German Foreign Minister calls for permanent German troop occupation of Yugoslavia – AP, 11 October 2000

 

Note
To fully appreciate and understand the following article, it is helpful to briefly recall its well documented historical context:
Germany had much to gain from the breakup of Yugoslavia. It was an opportunity to bury its Nazi past, reinvent itself as a leading power in the newly formed European Union and boost its economy.
It was also a long-awaited chance to both punish its wartime enemy and brand Serbia as the new European pariah. 
Serbia’s fierce resistance to the Nazis had tied up 8 German divisions, crucially delaying by 5 weeks Hitler’s assault on the Soviet Union – Operation Barbarossa. The delay almost certainly lost Germany the war.  
The Serbs themselves paid a terrible price. More than one and a half million died defending democracy and resisting German aggression. Hundreds of thousands were exterminated by the Nazi backed Croatian Ustase in notoriously brutal camps like Jasenovac. 
The lesson of history is clear.  Fischer’s notion of troops from Germany occupying Serbia to impose democracy was shameless opportunism and unparalleled hypocrisy. 

 

Fischer states that Yugoslavs Must Acquire Democratic Culture in order to be able to Relate to Germany

(Berlin), AP, Oct. 11, 2000

German Foreign Minister Joschka Fischer, addressing Parliament on Wednesday, expressed his opinion that Germany should not only provide material help to Yugoslavia but that the Bundeswehr [German Armed Forces] and non-military organizations should establish a permanent presence there. He declared that this was a unique chance to create a democracy in the context of further European unification.

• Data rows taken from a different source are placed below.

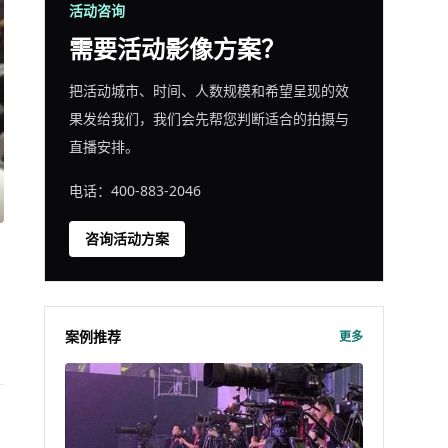
活动咨询
需要活动影像方案？
把活动城市、时间、人数规模和希望呈现的效
果发给我们，我们会先帮您判断适合的拍摄与
直播安排。
电话：400-883-2046
咨询活动方案
案例推荐
更多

Reunited Germany has a special responsibility for stabilizing democracy in Serbia. Democracy, said Mr. Fischer, is the basis for a lasting peace in the Balkans. But the priority is for the moment that the democratic changes be carried out peacefully and that justice prevail. The Western Balkans is a part of the European comprehensive responsibility.

It was truly correct at the time to stop Slobodan Milosevich’s policy of Greater Serbia and to engage oneself on the side of the democratic opposition, says Joschka Fischer. Now the bloody murdering in the Balkans can be stopped. The Stability Pact has to be used, among other things, for the clearing of the Danube. Also democratic culture has to be built up [in Serbia] to make possible the normalization of relations between Germany and Serbia.

The first steps have been taken through the lifting of the oil and the flight embargoes by the European Union. Now Serbia can be accompanied on its route toward Europe. In the words of Fischer, all those who have made themselves guilty of grave crimes have to be brought to justice.